- What you have to do
Read the records and gather each line that includes "develop".

- Records
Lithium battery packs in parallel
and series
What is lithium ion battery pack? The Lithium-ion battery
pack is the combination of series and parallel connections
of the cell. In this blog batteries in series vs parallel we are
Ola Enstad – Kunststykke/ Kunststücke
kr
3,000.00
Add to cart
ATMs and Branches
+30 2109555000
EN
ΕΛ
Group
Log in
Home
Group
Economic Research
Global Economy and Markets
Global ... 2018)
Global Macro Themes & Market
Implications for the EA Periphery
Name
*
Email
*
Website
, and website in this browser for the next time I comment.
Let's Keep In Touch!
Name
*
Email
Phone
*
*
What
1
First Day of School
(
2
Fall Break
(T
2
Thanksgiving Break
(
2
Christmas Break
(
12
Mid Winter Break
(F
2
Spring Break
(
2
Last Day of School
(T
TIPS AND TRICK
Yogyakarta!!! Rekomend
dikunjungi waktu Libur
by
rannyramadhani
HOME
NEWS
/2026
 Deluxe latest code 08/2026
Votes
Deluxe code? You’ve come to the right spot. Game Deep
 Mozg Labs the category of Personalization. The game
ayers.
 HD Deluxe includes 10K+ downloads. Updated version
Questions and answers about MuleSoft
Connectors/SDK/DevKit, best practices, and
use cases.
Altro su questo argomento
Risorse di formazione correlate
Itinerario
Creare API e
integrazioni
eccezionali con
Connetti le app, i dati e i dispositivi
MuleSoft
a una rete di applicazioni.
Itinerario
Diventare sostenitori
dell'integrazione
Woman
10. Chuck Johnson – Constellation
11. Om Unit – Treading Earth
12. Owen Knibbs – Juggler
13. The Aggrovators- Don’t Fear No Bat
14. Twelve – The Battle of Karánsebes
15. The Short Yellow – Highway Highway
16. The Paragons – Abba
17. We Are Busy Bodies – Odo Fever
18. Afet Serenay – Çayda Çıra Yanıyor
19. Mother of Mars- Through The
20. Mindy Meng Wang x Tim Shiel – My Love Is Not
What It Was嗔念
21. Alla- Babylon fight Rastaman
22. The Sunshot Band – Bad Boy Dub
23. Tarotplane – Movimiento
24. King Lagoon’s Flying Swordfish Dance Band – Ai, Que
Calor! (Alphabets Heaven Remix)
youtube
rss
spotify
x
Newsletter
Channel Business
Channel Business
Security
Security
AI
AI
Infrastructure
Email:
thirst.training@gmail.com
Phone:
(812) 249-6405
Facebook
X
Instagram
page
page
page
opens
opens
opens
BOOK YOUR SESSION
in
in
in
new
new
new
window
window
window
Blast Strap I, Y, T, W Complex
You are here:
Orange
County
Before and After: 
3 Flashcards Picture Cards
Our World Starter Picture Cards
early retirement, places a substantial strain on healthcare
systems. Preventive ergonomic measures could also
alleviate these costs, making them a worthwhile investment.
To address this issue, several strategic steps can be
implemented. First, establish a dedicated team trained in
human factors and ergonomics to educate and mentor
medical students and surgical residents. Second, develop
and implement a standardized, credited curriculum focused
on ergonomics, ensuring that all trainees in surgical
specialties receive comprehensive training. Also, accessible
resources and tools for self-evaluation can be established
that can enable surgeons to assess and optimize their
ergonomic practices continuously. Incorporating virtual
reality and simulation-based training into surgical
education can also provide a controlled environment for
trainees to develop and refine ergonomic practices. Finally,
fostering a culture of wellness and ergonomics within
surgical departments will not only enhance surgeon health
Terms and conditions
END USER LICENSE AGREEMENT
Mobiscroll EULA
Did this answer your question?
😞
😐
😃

- Written answer
medical students and surgical residents. Second, develop
trainees to develop and refine ergonomic practices. Finally,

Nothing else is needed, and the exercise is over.